Methods: In this study, 138 successfully mated Sprague-Dawley (SD) female rats were randomly divided into solvent control (Sol-C), progesterone injection control (PgI-C), progesterone soft-gel capsule control (PgSC-C), low-dose allylestrenol (Alt-LD, 5 mg kg-1), medium-dose allylestrenol (Alt-MD, 10 mg kg-1), and high-dose allylestrenol (Alt-HD, 20 mg kg-1) groups, with 16 successfully mated female rats in each group. Satellite groups were also established, each consisting of 7 successfully mated female rats.

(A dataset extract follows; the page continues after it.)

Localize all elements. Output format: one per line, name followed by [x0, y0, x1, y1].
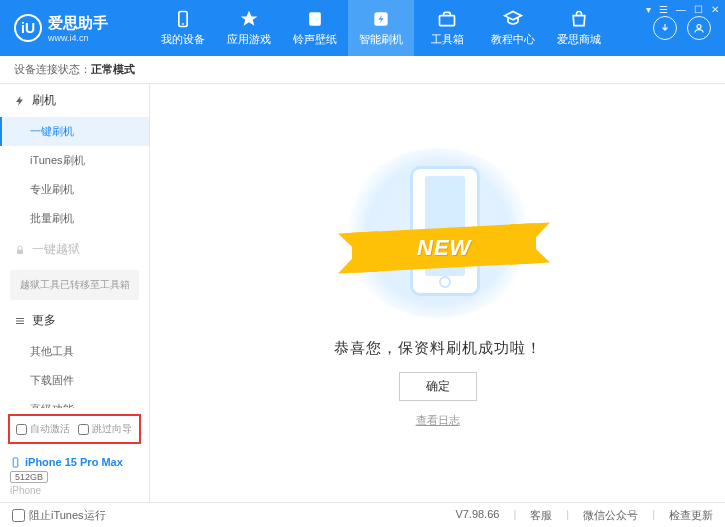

Results: Estradiol levels on gestation day 19 (GD19) were reduced in the Alt-HD compared to the Sol-C (P < 0.05). Compared with the Sol-C, there was no significant change in the anogenital distance (AGD) on postnatal day 21 (PND21) and PND54 in both male and female littermates in each allylestrenol dose group (P > 0.05). Testosterone levels were significantly elevated in the Alt-MD and Alt-LD groups compared to the Sol-C (P < 0.05). On GD19, the estradiol level was significantly reduced only in the Alt-HD group (9.981 ± 0.514 ng/mL) compared with the Sol-C group (18.725 ± 4.770 ng/mL; P < 0.05). The low-dose (Alt-LD: 17.575 ± 3.017 ng/mL) and medium-dose (Alt-MD: 11.927 ± 3.663 ng/mL) groups showed numerically lower values than Sol-C, but the difference was not statistically significant after adjustment. 95% CIs for Sol-C, Alt-MD, and Alt-HD were [17.1, 20.3], [10.2, 13.7], and [9.4, 10.5] ng/mL, respectively.
Conclusion: Allylestrenol at doses of 5, 10, and 20 mg kg-1 did not result in overt developmental abnormalities in maternal or offspring rats across selected early endpoints. However, further long-term and functional evaluations across generations are needed to fully establish its safety profile.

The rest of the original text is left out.